• **What to produce**: For this exercise, reproduce the entries below exactly, but only from the line containing "implantar nas zonas" through the line containing "20 октябрь 2019", both included.

Stored items

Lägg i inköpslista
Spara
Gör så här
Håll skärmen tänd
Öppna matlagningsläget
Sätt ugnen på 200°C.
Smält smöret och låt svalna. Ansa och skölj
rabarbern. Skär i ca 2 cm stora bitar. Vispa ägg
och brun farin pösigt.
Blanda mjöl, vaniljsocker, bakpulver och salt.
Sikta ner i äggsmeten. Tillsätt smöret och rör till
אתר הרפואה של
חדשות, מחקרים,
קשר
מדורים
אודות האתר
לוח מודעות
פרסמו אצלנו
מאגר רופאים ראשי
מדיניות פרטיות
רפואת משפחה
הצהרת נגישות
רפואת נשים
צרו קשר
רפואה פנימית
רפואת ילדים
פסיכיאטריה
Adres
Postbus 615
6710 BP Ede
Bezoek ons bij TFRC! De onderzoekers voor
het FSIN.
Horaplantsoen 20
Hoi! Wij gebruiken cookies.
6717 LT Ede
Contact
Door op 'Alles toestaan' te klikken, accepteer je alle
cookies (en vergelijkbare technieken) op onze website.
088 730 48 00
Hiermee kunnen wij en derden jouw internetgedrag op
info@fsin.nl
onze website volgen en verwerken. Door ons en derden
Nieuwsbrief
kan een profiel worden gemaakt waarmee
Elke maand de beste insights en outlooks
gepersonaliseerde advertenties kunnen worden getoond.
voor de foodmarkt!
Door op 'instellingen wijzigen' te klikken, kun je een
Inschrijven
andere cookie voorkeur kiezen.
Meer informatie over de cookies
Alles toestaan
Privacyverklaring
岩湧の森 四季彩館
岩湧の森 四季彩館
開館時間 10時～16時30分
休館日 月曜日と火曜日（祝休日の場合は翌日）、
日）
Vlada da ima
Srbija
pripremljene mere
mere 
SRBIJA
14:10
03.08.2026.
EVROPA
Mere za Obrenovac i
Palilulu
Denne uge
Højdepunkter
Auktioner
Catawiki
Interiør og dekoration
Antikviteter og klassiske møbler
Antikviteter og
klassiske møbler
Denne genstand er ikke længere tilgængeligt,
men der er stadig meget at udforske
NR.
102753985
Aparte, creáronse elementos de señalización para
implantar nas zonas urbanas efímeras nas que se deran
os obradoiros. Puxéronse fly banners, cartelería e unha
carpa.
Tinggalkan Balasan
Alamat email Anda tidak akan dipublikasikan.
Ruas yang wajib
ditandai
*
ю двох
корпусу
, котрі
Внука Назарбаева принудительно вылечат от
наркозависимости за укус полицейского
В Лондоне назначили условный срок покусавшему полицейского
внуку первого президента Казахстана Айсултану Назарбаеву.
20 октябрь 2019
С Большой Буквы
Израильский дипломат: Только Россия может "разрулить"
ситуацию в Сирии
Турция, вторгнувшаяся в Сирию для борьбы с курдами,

• **The completed task**:
implantar nas zonas urbanas efímeras nas que se deran
os obradoiros. Puxéronse fly banners, cartelería e unha
carpa.
Tinggalkan Balasan
Alamat email Anda tidak akan dipublikasikan.
Ruas yang wajib
ditandai
*
ю двох
корпусу
, котрі
Внука Назарбаева принудительно вылечат от
наркозависимости за укус полицейского
В Лондоне назначили условный срок покусавшему полицейского
внуку первого президента Казахстана Айсултану Назарбаеву.
20 октябрь 2019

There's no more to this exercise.